- [TASK BRIEF] Only the lines from the one containing "COMMUNITY EVENTS" to the end of the data below belong in the answer, each repeated exactly; no pictures.
** Opening RECORD SET block **
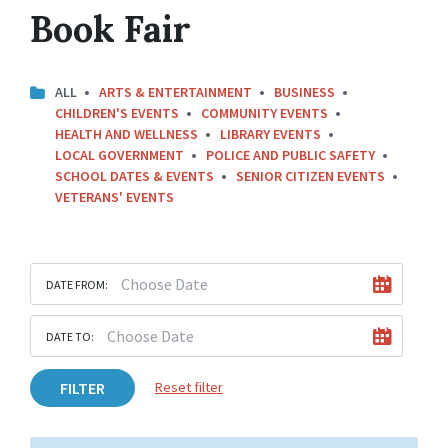
Book Fair
ALL
ARTS & ENTERTAINMENT
BUSINESS
CHILDREN'S EVENTS
COMMUNITY EVENTS
HEALTH AND WELLNESS
LIBRARY EVENTS
LOCAL GOVERNMENT
POLICE AND PUBLIC SAFETY
SCHOOL DATES & EVENTS
SENIOR CITIZEN EVENTS
VETERANS' EVENTS
DATE FROM:
DATE TO:
FILTER
Reset filter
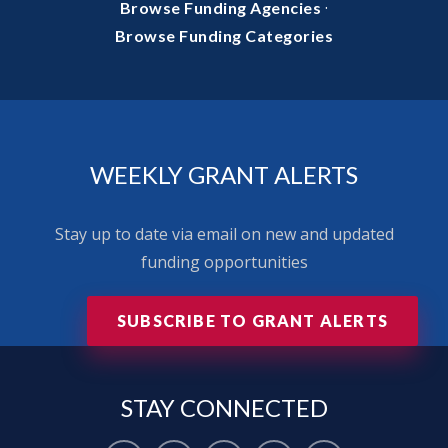
·
Browse Funding Agencies
Browse Funding Categories
WEEKLY GRANT ALERTS
Stay up to date via email on new and updated
funding opportunities
SUBSCRIBE TO GRANT ALERTS
STAY
CONNECTED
** Closing RECORD SET block **
- [TASK ANSWER]
COMMUNITY EVENTS
HEALTH AND WELLNESS
LIBRARY EVENTS
LOCAL GOVERNMENT
POLICE AND PUBLIC SAFETY
SCHOOL DATES & EVENTS
SENIOR CITIZEN EVENTS
VETERANS' EVENTS
DATE FROM:
DATE TO:
FILTER
Reset filter
·
Browse Funding Agencies
Browse Funding Categories
WEEKLY GRANT ALERTS
Stay up to date via email on new and updated
funding opportunities
SUBSCRIBE TO GRANT ALERTS
STAY
CONNECTED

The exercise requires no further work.